|
Post by samantha on Apr 24, 2020 6:18:40 GMT
Wow this is amazing, and thank you so much for the guide! I really want to get my crafting stuff organised and have a go at something similar 😀
|
|
|
Post by maisiemou on Apr 26, 2020 11:02:03 GMT
Wow that caravan is fantastic! I feel really inspired to have a go now, I'd looked at similar caravans on dolls house sites but they are very expensive, I can't believe it was just a cardboard box!
|
|
|
Post by astudyinscarlet on Apr 26, 2020 14:04:07 GMT
Really you can make anything look good if you stick enough lolly sticks onto it. LOL Here's another bigger 'make' which I've just completed - Jack's stable with mini tack room. Made from a cardboard box, foam board, lots of lolly sticks and wooden drinks stirrers and some wooden strips (I think sold as dolls house floorboards. They were quite cheap as they're quite rough. I got them from ebay) and some textured wooden sheeting I happened to get in a dolls house lot ages ago (but you can just use wooden stirrers or lolly sticks and it looks just as good).
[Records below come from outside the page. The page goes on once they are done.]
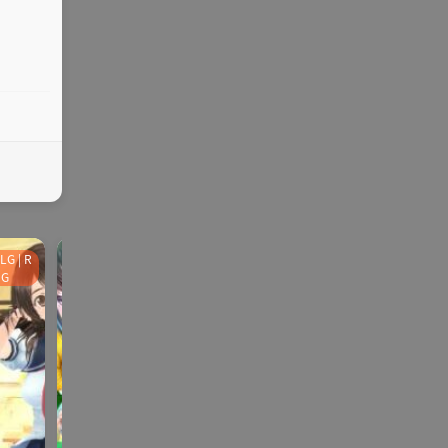
LG | R
ADV | AVG |PC
galgame
galgame
SLG | RPG
PG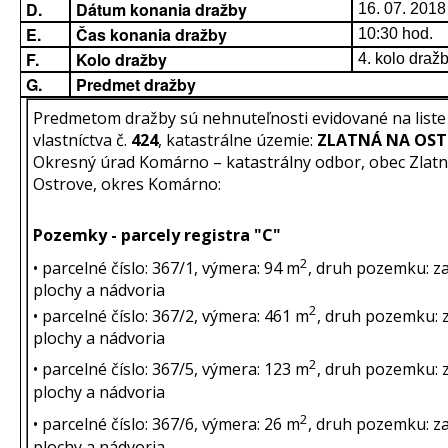
D.
Dátum konania dražby
16. 07. 2018
E.
Čas konania dražby
10:30 hod.
F.
Kolo dražby
4. kolo draž
G.
Predmet dražby
Predmetom dražby sú nehnuteľnosti evidované na liste
vlastníctva č.
424
, katastrálne územie:
ZLATNÁ NA OST
Okresný úrad Komárno – katastrálny odbor, obec Zlat
Ostrove, okres Komárno:
Pozemky - parcely registra "C"
2
• parcelné číslo: 367/1, výmera: 94 m
, druh pozemku: z
plochy a nádvoria
2
• parcelné číslo: 367/2, výmera: 461 m
, druh pozemku: 
plochy a nádvoria
2
• parcelné číslo: 367/5, výmera: 123 m
, druh pozemku: 
plochy a nádvoria
2
• parcelné číslo: 367/6, výmera: 26 m
, druh pozemku: z
plochy a nádvoria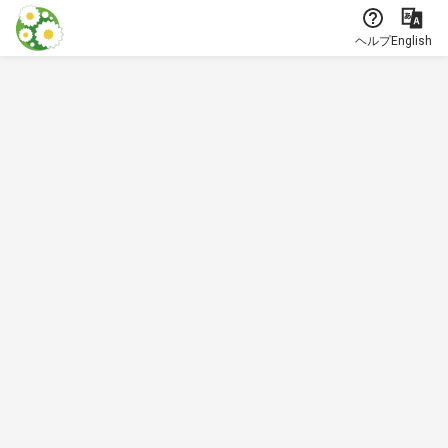
本文に飛ぶ
ヘルプ
English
The main building is a small cardboard box with some foam board added for the tack room section. Most of the outside is covered in lolly sticks and wooden stirrers except the lower section of the front which is the textured wooden sheeting. The roof is made from foamboard sections joined down the centre with masking tape, lined on the inside with wooden stirrers and the tiles are dolls house wooden strip ones I bought but you can make your own easily from thin card or foam sheets (I did use foam sheets to make the top ridge tiles and those on the tower). The tower is cardboard covered in lolly sticks and the clock faces are jewellery charms with the top loops chopped off. The weathervane is taken from a Grand Champions wash stall. The windows are upcycled old Sylvanian families ones with plastic cut from some packaging added. The doors are made from balsa and MDF pieces with lolly sticks on top, the latches and bolt from tiny eye screws and wire. The no smoking sign I found online, resized and printed off and painted with clear nail varnish. The smaller black planters are old Playmobil drawers, painted. The decorative horseshoe hook is a horseshoe charm with a wire hook stuck into the ring. The guttering is dolls house wooden trim with foam sheet brackets and the drainpipe (there's one on the back also made in the same way) is a drinking straw with brackets made from tiny pieces of balsa and strips of thin plastic. the curved sections at the top are from this plastic toy thing I found (they were these curved plastic tube sections which connected together). The bit those connect into and the part at the bottom are random plastic pieces out of my stash of interestingly shaped random plastic pieces I save in case they come in useful some day. The white planter was made from offcuts of the textured wood panelling. All the plants are little pieces from the bigger artificial ones I got from ebay.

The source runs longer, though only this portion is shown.